Publicacao/Comunicacao
Intimação - Decisão
DECISÃO
APELANTE: ESTADO DO PARÁ (PROCURADOR DO ESTADO: JAIR MAROCCO) APELADA: BN COMÉRCIO REPRESENTAÇÃO EIRELI EPP (ADVOGADO: VALDENIR HESKETH JUNIOR – OAB/PA N° 7.964) RELATOR: DES. LUIZ GONZAGA DA COSTA NETO EMENTA: APELAÇÃO CÍVEL EM EMBARGOS À EXECUÇÃO. ALEGAÇÃO DE NULIDADE DE NOTIFICAÇÃO DA PESSOA JURÍDICA EM PROCEDIMENTO ADMINISTRATIVO. NÃO OCORRÊNCIA. TEORIA DA APARÊNCIA. NOTIFICAÇÃO ENTREGUE COM O CORRETO ENDEREÇAMENTO FISCAL DA EMPRESA E COM AVISO DE RECEBIMENTO (AR).

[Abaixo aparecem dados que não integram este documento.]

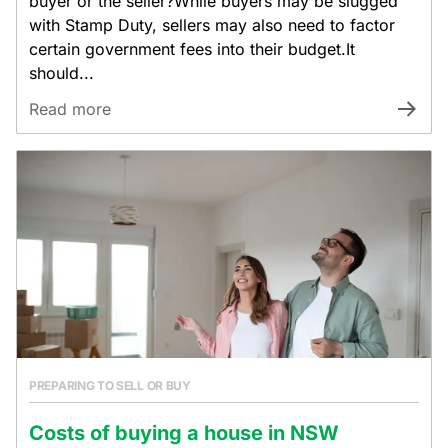
buyer or the seller?While buyers may be slugged
with Stamp Duty, sellers may also need to factor
certain government fees into their budget.It
should...
Read more
PREPARING TO SELL OR BUY
Costs of buying a house in NSW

JURISPRUDÊNCIA DO SUPERIOR TRIBUNAL DE JUSTIÇA E DESTA CORTE. RECURO CONHECIDO E PROVIDO. 1. A jurisprudência do C. STJ é sedimentada no sentido de que “Aplica-se a teoria da aparência para reconhecer a validade da citação via postal com aviso de recebimento (AR), efetivada no endereço da pessoa jurídica e recebida por pessoa que, ainda que sem poder expresso para tanto, a assina sem fazer nenhuma objeção imediata” (STJ - AgInt no AREsp: 1348261). 2. No caso, consta AR com endereçamento correto da empresa embargante, sendo recebido e assinado por pessoa devidamente identificada, que não realizou qualquer objeção ao recebimento, não havendo como reconhecer a alegada nulidade por suposta ausência de notificação da executada no processo administrativo que originou a dívida ativa. Precedente desta Corte. 3. Recurso conhecido e provido. DECISÃO MONOCRÁTICA
PROCESSO Nº 0000481-29.2012.8.14.0049 ÓRGÃO JULGADOR: 2ª TURMA DE DIREITO PÚBLICO RECURSO: APELAÇÃO CÍVEL EM EMBARGOS À EXECUÇÃO COMARCA: SANTA IZABEL (1ª VARA CÍVEL)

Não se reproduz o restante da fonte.